Monday, July 05, 2021

Good riddance to Marsden Point

From Stuff this morning, it looks like the closure of Marsden Point is a done deal:

Shareholders in Refining NZ will vote on August 6 on whether to close the country’s only refinery, at Marsden Point in Northland, and switch instead to importing pre-refined fuels.


The result of the shareholder vote appears a foregone conclusion.

Z Energy and BP, which together own just over 25 per cent of Refining NZ, have agreed in principle to the import model.

Discussions are still continuing with Mobil, which holds a 17 per cent stake in Refining NZ, but it is not understood to be lobbying for refining to continue.

That's still only 42%. But with the big shareholders all on-side, it doesn't look like the refinery has much of a future.

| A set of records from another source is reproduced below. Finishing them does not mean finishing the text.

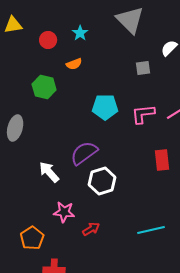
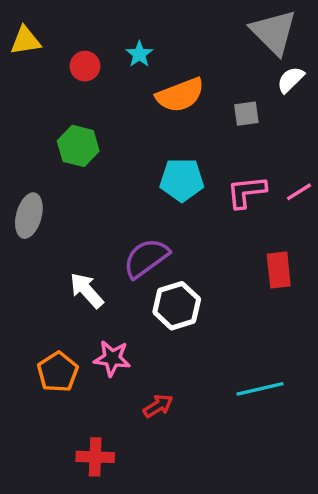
gray triangle: (130, 20) -> (274, 32), moved
orange semicircle: (74, 64) -> (180, 95), moved, size x1.8
red arrow: (91, 229) -> (158, 406), moved
orange pentagon: (32, 238) -> (58, 372), moved

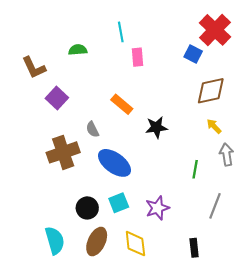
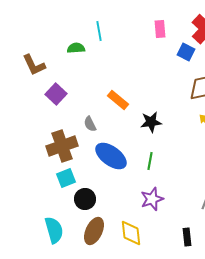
cyan line: (121, 32) -> (99, 31), moved
pink rectangle: (138, 57) -> (160, 29), moved
green line: (195, 169) -> (150, 161), moved
cyan square: (119, 203) -> (66, 178), moved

The Climate Change Commission looked at the refinery closure in its emissions budget risk scenarios, and estimated the total impact at a million tons of carbon a year, so the quicker we're rid of it, the better. As for the jobs, the article gives a figure of 240 direct job losses, while earlier ones say about a thousand. But even then, at the government's internal carbon price of $150 a ton, we're basicly paying $150,000 a year to subsidise these jobs, which seems like an absurdly high figure. But if we're concerned about a just transition, spending some fraction of that on creating new, emissions free jobs in Northland for these people to do seems justified.